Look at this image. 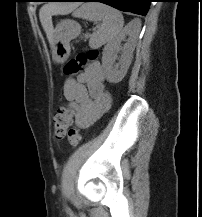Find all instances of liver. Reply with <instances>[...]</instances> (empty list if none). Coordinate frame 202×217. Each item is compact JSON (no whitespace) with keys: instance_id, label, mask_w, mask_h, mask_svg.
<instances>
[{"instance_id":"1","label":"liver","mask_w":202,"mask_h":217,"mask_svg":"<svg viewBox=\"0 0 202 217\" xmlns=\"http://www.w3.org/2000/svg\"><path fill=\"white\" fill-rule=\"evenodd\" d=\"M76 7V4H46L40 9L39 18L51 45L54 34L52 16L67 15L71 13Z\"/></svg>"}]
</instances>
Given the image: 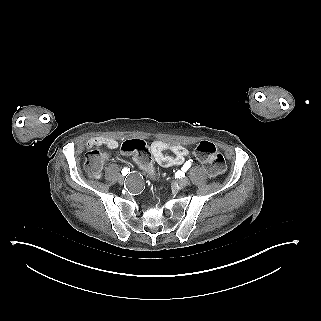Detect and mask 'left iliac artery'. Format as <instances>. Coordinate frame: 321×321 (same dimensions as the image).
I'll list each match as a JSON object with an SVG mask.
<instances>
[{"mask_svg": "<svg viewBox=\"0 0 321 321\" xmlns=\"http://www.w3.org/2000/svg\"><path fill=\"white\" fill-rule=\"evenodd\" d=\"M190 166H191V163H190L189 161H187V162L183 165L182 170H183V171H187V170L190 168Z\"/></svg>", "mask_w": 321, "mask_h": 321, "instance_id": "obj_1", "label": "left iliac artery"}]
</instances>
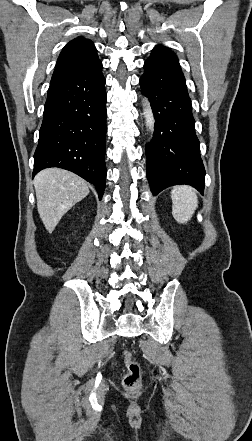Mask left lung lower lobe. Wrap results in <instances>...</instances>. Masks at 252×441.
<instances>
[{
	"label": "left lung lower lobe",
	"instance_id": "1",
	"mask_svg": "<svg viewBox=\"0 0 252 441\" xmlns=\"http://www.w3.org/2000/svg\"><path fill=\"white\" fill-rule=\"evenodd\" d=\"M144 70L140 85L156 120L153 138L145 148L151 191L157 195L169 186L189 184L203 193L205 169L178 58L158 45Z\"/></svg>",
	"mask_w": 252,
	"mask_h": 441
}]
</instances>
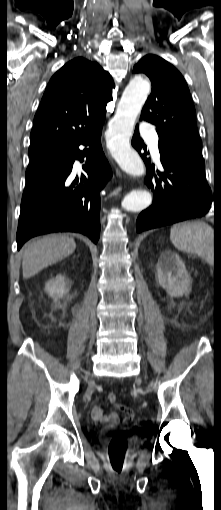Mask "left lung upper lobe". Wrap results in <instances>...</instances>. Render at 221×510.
++++++++++++++++++++
> **Description of the task**
Repeat exactly and only the lines from the one holding "Mask left lung" through the final line of the entries; no pictures.

> **Reply**
Mask left lung lower lobe. Wrap results in <instances>...</instances>. Masks at 252×441.
<instances>
[{
	"label": "left lung lower lobe",
	"instance_id": "1",
	"mask_svg": "<svg viewBox=\"0 0 252 441\" xmlns=\"http://www.w3.org/2000/svg\"><path fill=\"white\" fill-rule=\"evenodd\" d=\"M144 70L140 85L156 120L153 138L145 148L151 191L157 195L169 186L189 184L203 193L205 169L178 58L158 45Z\"/></svg>",
	"mask_w": 252,
	"mask_h": 441
}]
</instances>
Mask "left lung upper lobe". Wrap results in <instances>...</instances>. Render at 221×510.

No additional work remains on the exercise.